2月14日はバレンタインデー。海外の多くの国では、大切な人と愛や感謝を伝え合う日で、主に男性から女性へ花を贈る風習が定着しているという。日本でも近年は、贈る相手や品物も多様化。花き業界は「フラワーバレンタイン」と銘打ち、バレンタインの花贈りをPRしている。松本市笹賀の園芸店「松本フラワーセンター」に話を聞いた。
卒業・入学などを控えた今の時季から3、4月にかけては花の需要期。「フラワーバレンタイン」ののぼり旗やポップが掲示された店内生花コーナーは、チューリップやスイートピーなど、春を先取りする色とりどりの花がにぎやかだ。フリージアの甘い香りも漂い、気分も春めく。
地元産の花も並び、同市で生産されたラナンキュラスは色や大きさ、咲き方の違う多彩な種類が並び、上伊那地域のアルストロメリアは豪華さと豊富な花色が際立つ。
2011年から国内で提案されるフラワーバレンタインは、海外のようには定着していないようだが、同店はギフトコーナーも設けて盛り上げる。生花以外でも、鉢物の「寄せ籠」、男性に人気のコウモリラン(ビカクシダ)などもプレゼントにお薦めという。

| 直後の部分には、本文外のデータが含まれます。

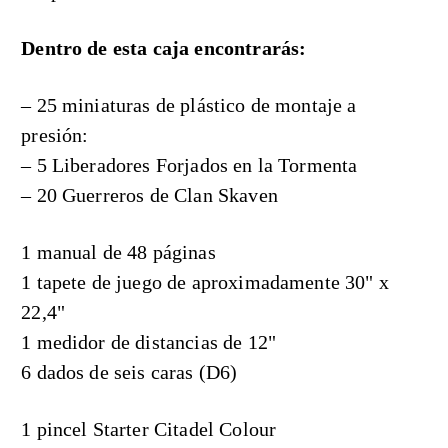
Dentro de esta caja encontrarás:
– 25 miniaturas de plástico de montaje a
presión:
– 5 Liberadores Forjados en la Tormenta
– 20 Guerreros de Clan Skaven
1 manual de 48 páginas
1 tapete de juego de aproximadamente 30" x
22,4"
1 medidor de distancias de 12"
6 dados de seis caras (D6)
1 pincel Starter Citadel Colour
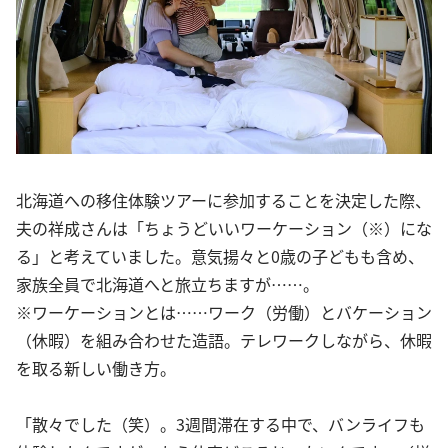
北海道への移住体験ツアーに参加することを決定した際、
夫の祥成さんは「ちょうどいいワーケーション（※）にな
る」と考えていました。意気揚々と0歳の子どもも含め、
家族全員で北海道へと旅立ちますが……。
※ワーケーションとは……ワーク（労働）とバケーション
（休暇）を組み合わせた造語。テレワークしながら、休暇
を取る新しい働き方。
「散々でした（笑）。3週間滞在する中で、バンライフも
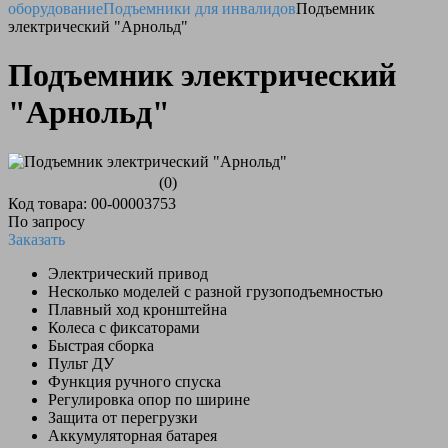
оборудование
Подъемники для инвалидов
Подъемник
электрический "Арнольд"
Подъемник электрический
"Арнольд"
(0)
Код товара: 00-00003753
По запросу
Заказать
Электрический привод
Несколько моделей с разной грузоподъемностью
Плавный ход кронштейна
Колеса с фиксаторами
Быстрая сборка
Пульт ДУ
Функция ручного спуска
Регулировка опор по ширине
Защита от перегрузки
Аккумуляторная батарея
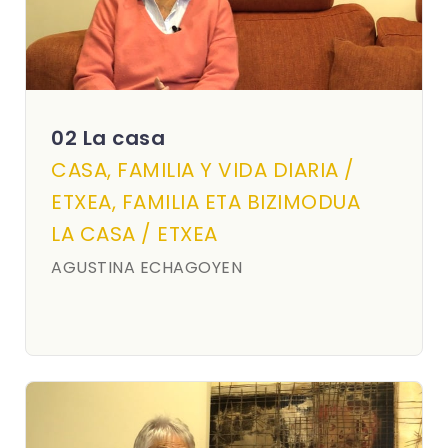
02 La casa
CASA, FAMILIA Y VIDA DIARIA /
ETXEA, FAMILIA ETA BIZIMODUA
LA CASA / ETXEA
AGUSTINA ECHAGOYEN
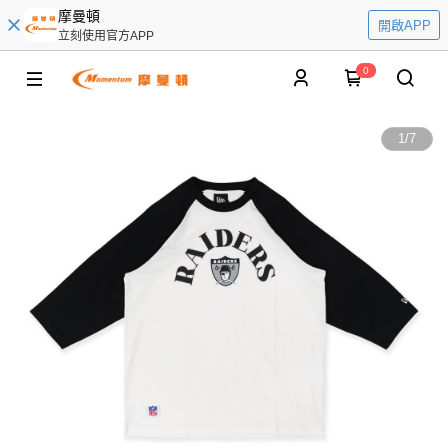
摩曼頓
開啟APP
立刻使用官方APP
0
1
/
7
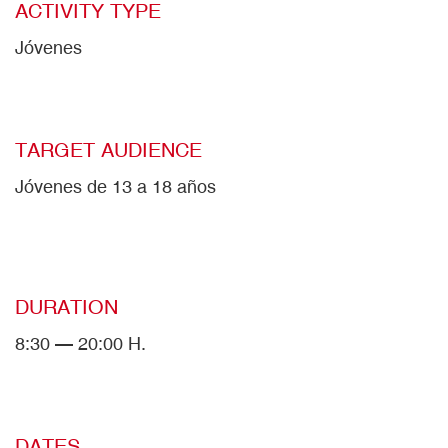
ACTIVITY TYPE
Jóvenes
TARGET AUDIENCE
Jóvenes de 13 a 18 años
DURATION
8:30 — 20:00 H.
DATES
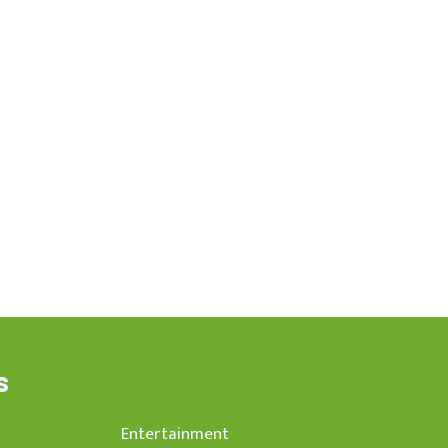
s
Entertainment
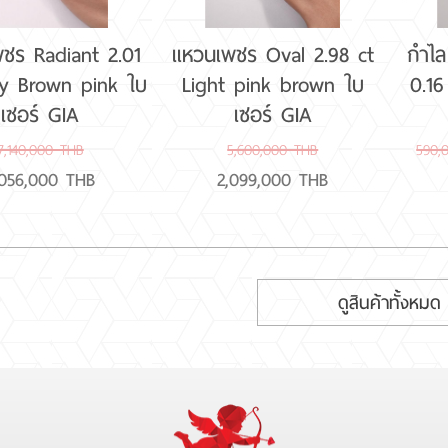
ชร Radiant 2.01
แหวนเพชร Oval 2.98 ct
กำไ
cy Brown pink ใบ
Light pink brown ใบ
0.16
เซอร์ GIA
เซอร์ GIA
7,140,000 THB
5,600,000 THB
590,
,056,000 THB
2,099,000 THB
ดูสินค้าทั้งหมด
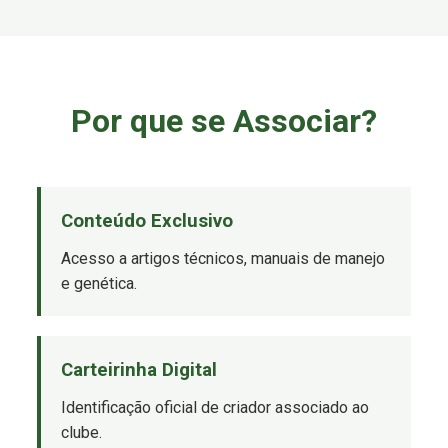
Por que se Associar?
Conteúdo Exclusivo
Acesso a artigos técnicos, manuais de manejo
e genética.
Carteirinha Digital
Identificação oficial de criador associado ao
clube.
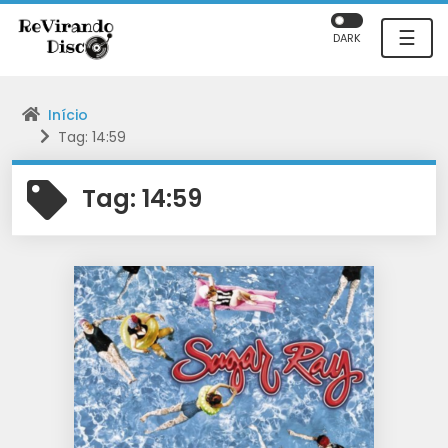
☰
DARK
Início
Tag: 14:59
Tag:
14:59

バレンタイン向けの一例として、地物のラナンキュラスとアルストロメリアを主役にした花束を提案してもらった=写真。春らしい明るい色合いに、複数の色味が混ざったような中間色のニュアンスカラーも取り入れ、人気の韓国風ラッピングでかわいらしい。
語呂合わせで「愛妻の日」の1月31日、3月14日のホワイトデーに花を贈る人も。生花担当の栗田和子さんは「ハードルを高く考えず、1本からでも気軽に贈って楽しむ習慣が広がればうれしい」と話す。